As an important part of modern electronic equipment, PCB board is an information carrier that integrates various electronic components. It is widely used in the electronic field, and its quality can directly affect the performance of the product. With the development of electronic technology and electronic manufacturing, due to the small size and high installation density of chip components, this requires the integration of PCB boards to be further improved. In order to ensure the performance of electronic products, PCB board defect detection technology has become a very critical technology in the electronics industry.
The traditional manual method of detecting PCB defects is prone to missed detections, slow detection speed, low efficiency, and cannot meet the needs of rapid production. Therefore, it is very important to use machines to replace human eyes for measurement and judgment—machine vision inspection technology is very important as a substitute for traditional manual visual inspection. practical significance.
Machine vision is widely used in PCB (Printed Circuit Board), mainly including the following aspects:
1. PCB inspection and quality control: Machine vision can be used to inspect and control the quality of PCBs. By analyzing and comparing PCB images, problems such as soldering defects, component position deviation, short circuits and open circuits on the PCB can be detected, thereby improving the quality and reliability of the PCB.
(1) Imaging comparison-collect the same image and compare it with the original image
(2) Comparison of results – comparison between OK and NG
2. Automated control of PCB assembly process: Machine vision can be used for automated control of PCB assembly process. For example, through visual positioning and image processing algorithms, automatic and precise positioning and assembly of components can be achieved, improving assembly efficiency and accuracy. It mainly finds fixed mark points through visual positioning.

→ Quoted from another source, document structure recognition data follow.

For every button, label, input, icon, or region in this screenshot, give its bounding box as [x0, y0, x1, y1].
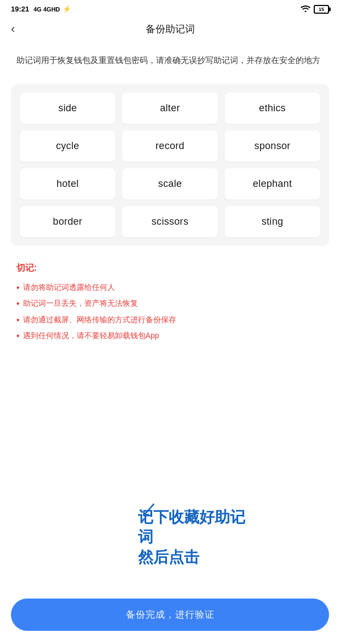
word-text: ethics	[259, 102, 286, 114]
annotation-overlay: ↙ 记下收藏好助记 词 然后点击	[138, 488, 245, 567]
mnemonic-container: side alter ethics cycle record sponsor h…	[11, 84, 329, 246]
back-button[interactable]: ‹	[11, 22, 15, 36]
warning-list-item: 遇到任何情况，请不要轻易卸载钱包App	[16, 329, 324, 343]
description-content: 助记词用于恢复钱包及重置钱包密码，请准确无误抄写助记词，并存放在安全的地方	[16, 55, 320, 65]
page-title: 备份助记词	[146, 22, 195, 36]
word-card: hotel	[20, 168, 116, 200]
bottom-button-container: 备份完成，进行验证	[0, 590, 340, 644]
status-bar: 19:21 4G 4GHD ⚡ 15	[0, 0, 340, 16]
mnemonic-grid: side alter ethics cycle record sponsor h…	[20, 93, 320, 237]
battery-indicator: 15	[314, 5, 329, 14]
warning-title: 切记:	[16, 263, 324, 274]
word-card: sponsor	[224, 130, 320, 162]
word-card: elephant	[224, 168, 320, 200]
word-card: alter	[122, 93, 218, 124]
annotation-text-line1: 记下收藏好助记 词 然后点击	[138, 508, 245, 567]
word-card: scissors	[122, 206, 218, 237]
word-card: border	[20, 206, 116, 237]
warning-list-item: 助记词一旦丢失，资产将无法恢复	[16, 297, 324, 311]
word-text: border	[53, 216, 83, 227]
description-text: 助记词用于恢复钱包及重置钱包密码，请准确无误抄写助记词，并存放在安全的地方	[0, 42, 340, 78]
word-card: cycle	[20, 130, 116, 162]
word-text: record	[155, 140, 185, 152]
word-text: alter	[160, 102, 180, 114]
confirm-backup-button[interactable]: 备份完成，进行验证	[11, 599, 329, 631]
word-text: hotel	[56, 178, 79, 190]
status-right: 15	[301, 4, 329, 14]
word-card: record	[122, 130, 218, 162]
warning-section: 切记: 请勿将助记词透露给任何人助记词一旦丢失，资产将无法恢复请勿通过截屏、网络…	[0, 257, 340, 356]
status-time: 19:21	[11, 5, 29, 13]
word-card: scale	[122, 168, 218, 200]
wechat-icon: ⚡	[62, 5, 71, 13]
battery-percent: 15	[319, 7, 324, 12]
word-text: side	[58, 102, 77, 114]
word-text: cycle	[56, 140, 79, 152]
warning-list-item: 请勿将助记词透露给任何人	[16, 281, 324, 295]
word-text: scissors	[152, 216, 188, 227]
warning-list: 请勿将助记词透露给任何人助记词一旦丢失，资产将无法恢复请勿通过截屏、网络传输的方…	[16, 281, 324, 343]
word-card: sting	[224, 206, 320, 237]
word-text: elephant	[253, 178, 292, 190]
word-text: sponsor	[254, 140, 290, 152]
word-card: side	[20, 93, 116, 124]
word-text: sting	[262, 216, 284, 227]
annotation-arrow-icon: ↙	[137, 481, 246, 522]
status-left: 19:21 4G 4GHD ⚡	[11, 5, 71, 13]
wifi-icon	[301, 4, 310, 14]
network-type: 4G 4GHD	[33, 6, 60, 13]
header: ‹ 备份助记词	[0, 16, 340, 42]
word-card: ethics	[224, 93, 320, 124]
word-text: scale	[158, 178, 182, 190]
warning-list-item: 请勿通过截屏、网络传输的方式进行备份保存	[16, 313, 324, 327]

3. Monitoring and management of PCB production process: Machine vision can monitor various aspects of the PCB production process in real time, such as printing, patching, welding, etc. Through the analysis and processing of image data, abnormalities and problems in the production process can be discovered in time, and early warnings and adjustments can be made to improve production efficiency and quality.
4. PCB traceability and data analysis: Machine vision can collect and analyze PCB production data to achieve traceability and data analysis of the PCB production process. Through the processing and comparison of image data, the production process and quality information of each PCB can be tracked, providing a basis for quality control and optimization.

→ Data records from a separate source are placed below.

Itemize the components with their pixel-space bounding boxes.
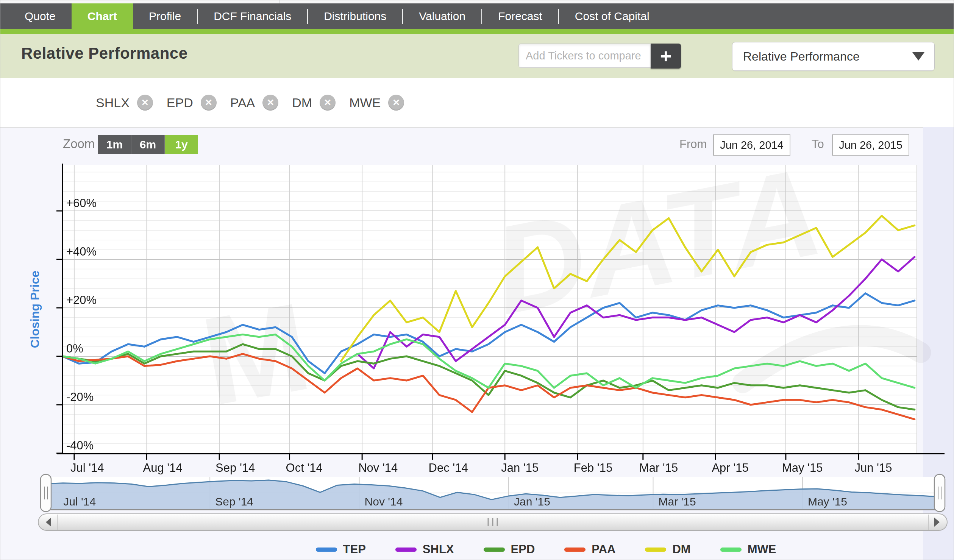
navigator-label: Jan '15 [514,495,550,508]
legend-swatch [484,548,505,552]
x-tick-label: Dec '14 [429,461,468,474]
x-tick-label: Jan '15 [501,461,539,474]
navigator-left-handle[interactable] [41,474,51,512]
x-tick-label: Jun '15 [854,461,892,474]
navigator-label: May '15 [808,495,847,508]
to-label: To [812,137,824,151]
legend-label: EPD [511,543,535,556]
y-tick-label: 0% [66,342,83,355]
x-tick-label: Jul '14 [70,461,104,474]
x-tick-label: May '15 [782,461,823,474]
legend-item-mwe[interactable]: MWE [720,543,776,556]
x-tick-label: Aug '14 [143,461,183,474]
from-date-input[interactable] [713,134,790,156]
x-tick-label: Nov '14 [358,461,398,474]
chart-controls: Zoom 1m6m1y From To [0,134,954,156]
legend-swatch [564,548,586,552]
x-tick-label: Apr '15 [712,461,748,474]
y-tick-label: +40% [66,245,97,258]
x-tick-label: Oct '14 [286,461,323,474]
x-tick-label: Feb '15 [574,461,612,474]
legend-label: MWE [748,543,776,556]
relative-performance-chart: MDATA+60%+40%+20%0%-20%-40%Jul '14Aug '1… [0,0,954,560]
zoom-buttons: 1m6m1y [98,135,198,154]
legend-label: SHLX [423,543,454,556]
navigator-label: Jul '14 [63,495,96,508]
from-label: From [679,137,707,151]
app-window: QuoteChartProfileDCF FinancialsDistribut… [0,0,954,560]
legend-label: TEP [343,543,366,556]
legend-swatch [316,548,337,552]
y-axis-title: Closing Price [28,271,42,348]
navigator-label: Sep '14 [215,495,253,508]
legend-label: PAA [592,543,615,556]
x-tick-label: Sep '14 [215,461,255,474]
zoom-option-1y[interactable]: 1y [165,135,198,154]
legend-swatch [645,548,666,552]
x-tick-label: Mar '15 [639,461,678,474]
navigator-label: Nov '14 [365,495,403,508]
chart-legend: TEPSHLXEPDPAADMMWE [0,540,954,559]
legend-item-epd[interactable]: EPD [484,543,535,556]
legend-item-dm[interactable]: DM [645,543,690,556]
zoom-option-6m[interactable]: 6m [131,135,165,154]
zoom-option-1m[interactable]: 1m [98,135,131,154]
y-tick-label: -20% [66,390,94,404]
legend-swatch [720,548,742,552]
legend-label: DM [672,543,690,556]
legend-item-tep[interactable]: TEP [316,543,366,556]
y-tick-label: +60% [66,197,97,210]
y-tick-label: -40% [66,439,94,452]
zoom-label: Zoom [63,137,95,151]
navigator-right-handle[interactable] [934,474,945,512]
legend-item-shlx[interactable]: SHLX [395,543,454,556]
navigator-label: Mar '15 [659,495,696,508]
to-date-input[interactable] [832,134,909,156]
legend-item-paa[interactable]: PAA [564,543,615,556]
y-tick-label: +20% [66,293,97,307]
legend-swatch [395,548,417,552]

In general, the application of machine vision in PCB can improve the quality and reliability of PCB, improve production efficiency and precision, realize automated control and optimization of the PCB production process, and promote the transformation and upgrading of the PCB industry to intelligent manufacturing.
Defects involved in machine vision in PCB inspection mainly include the following aspects:
1. Welding defects: Machine vision can detect welding defects on PCB, such as missing solder joints, poor welding, short circuits and open circuits of solder joints, etc. By analyzing and comparing images of solder joints, it can be judged whether the quality of the welding meets the requirements.
2. Component position deviation: Machine vision can detect the position deviation of components on the PCB. By analyzing and comparing the images of components, it can be determined whether the components are offset and whether the degree of offset exceeds the allowable range.
3. Missing or misplaced components: Machine vision can detect whether there are missing or misplaced components on the PCB. By analyzing and comparing the images of components, it can be determined whether there are missing or misplaced components.
4. Short circuits and open circuits: Machine vision can detect short circuits and open circuits on PCBs. By analyzing and comparing images of PCB circuits, you can determine whether there are short circuits and open circuits. There may also be defects such as too much tin, too little tin, or lack of tin.
5. Color difference and color mismatch: Machine vision can detect color difference and color mismatch on PCB. By analyzing and comparing the color information of PCB images, it can be determined whether there are color differences and color mismatch problems.
In general, machine vision in PCB inspection can detect problems such as welding defects, component position deviation, missing or misplaced components, short circuits and open circuits, chromatic aberration and color mismatch through the analysis and comparison of PCB images. Improve PCB quality and reliability.